Privacy Policy

Effective Date: June 2019


This Privacy Policy explains how Mindstrong Inc. d/b/a Mindstrong Health (“Mindstrong,” “we,” “us” or “our”) collects, uses and discloses your information when you access or use our website located at or our other websites (“Sites”), our mobile applications (the “Apps”) and other online services, in each case that we own and/or operate and that link to this Privacy Policy (collectively, the “Services”) and when you otherwise interact with us.

Please note we enter into agreements (“Organization Agreements”) with employers sponsoring group health plans for their employees, health insurers, health care providers, research institutions, and other organizations (“Organizations”) that govern our use of Protected Health Information under HIPAA and certain other information about you that we receive from you or on behalf of the Organizations. To the extent that this Privacy Policy conflicts with any applicable Organization Agreement, the Organization Agreement will control. If you use the Services as a plan member or patient of an Organization and have questions about the treatment of your Protected Health Information, you should review the HIPAA Notice of Privacy Practices of the Organization or contact the Organization.

This Privacy Policy is incorporated into and made a part of the Terms of Service. Please review our Terms of Service because they govern your use of the Services and limit our liability to you. By using our Services, you agree that we may treat your information in the ways we describe in this Privacy Policy. If you do not agree with any term of this Privacy Policy or the Terms of Service, you may not use our Services.

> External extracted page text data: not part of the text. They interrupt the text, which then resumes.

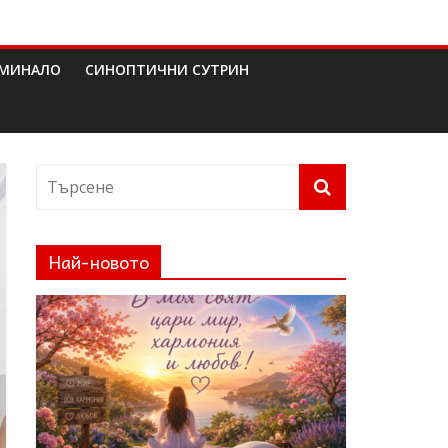
МИНАЛО
СИНОПТИЧНИ СУТРИН
Най-новото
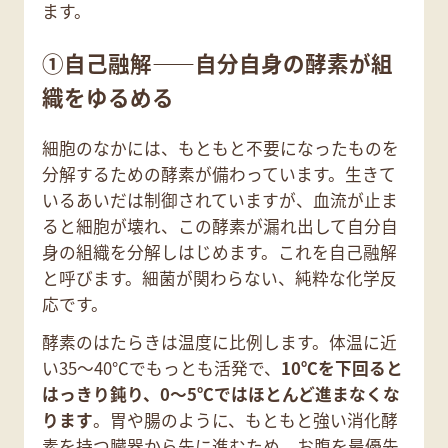
ます。
①自己融解——自分自身の酵素が組
織をゆるめる
細胞のなかには、もともと不要になったものを
分解するための酵素が備わっています。生きて
いるあいだは制御されていますが、血流が止ま
ると細胞が壊れ、この酵素が漏れ出して自分自
身の組織を分解しはじめます。これを自己融解
と呼びます。細菌が関わらない、純粋な化学反
応です。
酵素のはたらきは温度に比例します。体温に近
い35〜40℃でもっとも活発で、
10℃を下回ると
はっきり鈍り、0〜5℃ではほとんど進まなくな
ります
。胃や腸のように、もともと強い消化酵
素を持つ臓器から先に進むため、お腹を最優先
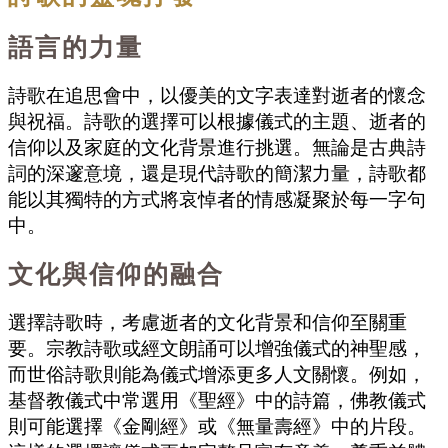
語言的力量
詩歌在追思會中，以優美的文字表達對逝者的懷念
與祝福。詩歌的選擇可以根據儀式的主題、逝者的
信仰以及家庭的文化背景進行挑選。無論是古典詩
詞的深邃意境，還是現代詩歌的簡潔力量，詩歌都
能以其獨特的方式將哀悼者的情感凝聚於每一字句
中。
文化與信仰的融合
選擇詩歌時，考慮逝者的文化背景和信仰至關重
要。宗教詩歌或經文朗誦可以增強儀式的神聖感，
而世俗詩歌則能為儀式增添更多人文關懷。例如，
基督教儀式中常選用《聖經》中的詩篇，佛教儀式
則可能選擇《金剛經》或《無量壽經》中的片段。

Please use the following links to jump to the different sections of this Privacy Policy:


How We Collect Your Information

Website Data Collection Technologies

How We Use Your Information

How We Share Your Information

Links to Other Sites


Note to International Users

Your Rights

Changes To This Privacy Policy

Contacting Us




We developed a suite of Apps to measure brain health and to provide access to healthcare services. Our Health App and Care App allow individuals to obtain care in a convenient location from providers who may be remote, and likewise enable providers to provide care to individuals who may be at a remote location, using these measurements of brain health.

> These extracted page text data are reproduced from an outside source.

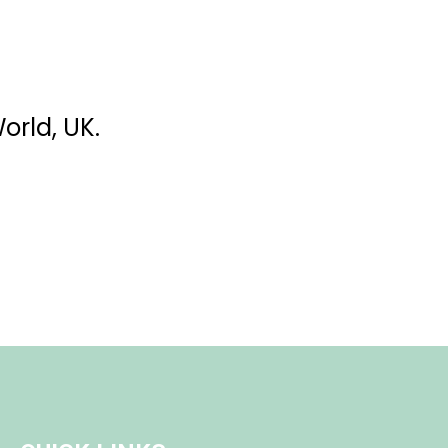
rld, UK.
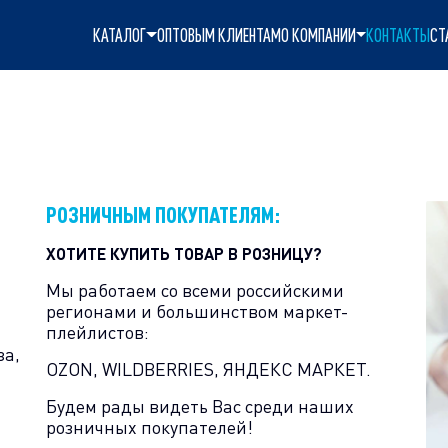
КАТАЛОГ
ОПТОВЫМ КЛИЕНТАМ
О КОМПАНИИ
КОНТАКТЫ
СТ
РОЗНИЧНЫМ ПОКУПАТЕЛЯМ:
ХОТИТЕ КУПИТЬ ТОВАР В РОЗНИЦУ?
Мы работаем со всеми российскими
регионами и большинством маркет-
плейлистов:
за,
OZON, WILDBERRIES, ЯНДЕКС МАРКЕТ.
Будем рады видеть Вас среди наших
розничных покупателей!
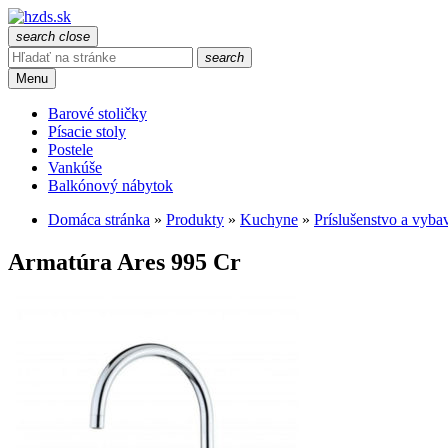
search
close
search
Menu
Barové stoličky
Písacie stoly
Postele
Vankúše
Balkónový nábytok
Domáca stránka
»
Produkty
»
Kuchyne
»
Príslušenstvo a vyba
Armatúra Ares 995 Cr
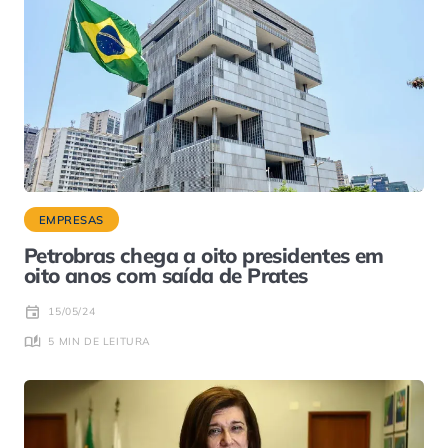
EMPRESAS
Petrobras chega a oito presidentes em
oito anos com saída de Prates
15/05/24
5 MIN DE LEITURA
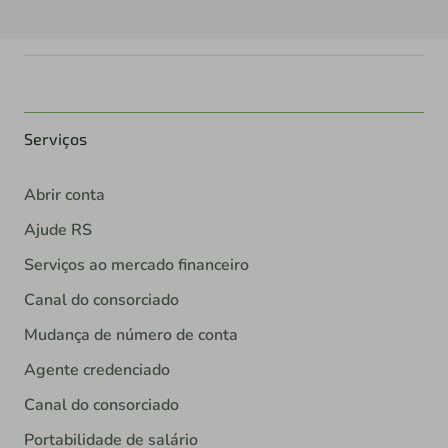
Serviços
Abrir conta
Ajude RS
Serviços ao mercado financeiro
Canal do consorciado
Mudança de número de conta
Agente credenciado
Canal do consorciado
Portabilidade de salário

Please see the following App-Specific Terms for more information on each of our Apps:

Health App 

  • The Health app will collect information about the way you interact with the touch screen on your mobile device, such as the patterns of your keystrokes, taps and scrolls.
  • Except for your response to questions and messages that you receive in the Health App, the Health App does not capture any other content from the use of your phone. It does not collect letters, numbers, words, or phrases that you type when using your phone. The Health App does not capture any information about your location, contacts, messages, voice, or calls.
  • On iOS devices, the Health App requires the installation of the included Mindstrong Keyboard (the “Mindstrong Keyboard”). On Android devices, the Health app requires the activation of the Mindstrong Service (the “Mindstrong Service”). Please note that not providing consent to download the Mindstrong Keyboard or activate the Mindstrong Service, or subsequently disabling the Mindstrong Keyboard or Mindstrong Service, will affect certain features of the Health App
  • The Health App provides patients and members of Organizations with functionality to communicate with their healthcare providers remotely.
  • As described in the section titled, “How We Share Your Information”, we share information collected on the Health App with Organizations of which you are a patient or member. For example, if you use the Health App to communicate with your healthcare provider that is an Organization, we will share your information with such Organization.


Discovery App 

  • The Discovery App supports academic medical centers and other Organizations in conducting clinical research studies to gather measurements about brain health or other information needed for their clinical research studies. The Discovery App is only used for participants of research studies, and only once the study participants have provided their in-person and written informed consent.
  • The Discovery App will collect information about the way you interact with the touch screen on your mobile device, such as the patterns of your keystrokes, taps and scrolls. Except for your response to questions and messages that you receive in the Discovery App, the Discovery App does not capture any other content from the use of your phone. It does not collect letters, numbers, words, or phrases that you type when using your phone. However, if you participate in an applicable study and have provided informed consent for the collection of these additional data, the Discovery App may collect the following additional data:
  • Data relating to the frequency in which you type certain words using the Mindstrong Keyboard (“Histogram Data”);
  • Location Information; and
  • particular commands that you speak into your device (“Voice Data”) if prompted by the Discovery App in studies that require Voice Data.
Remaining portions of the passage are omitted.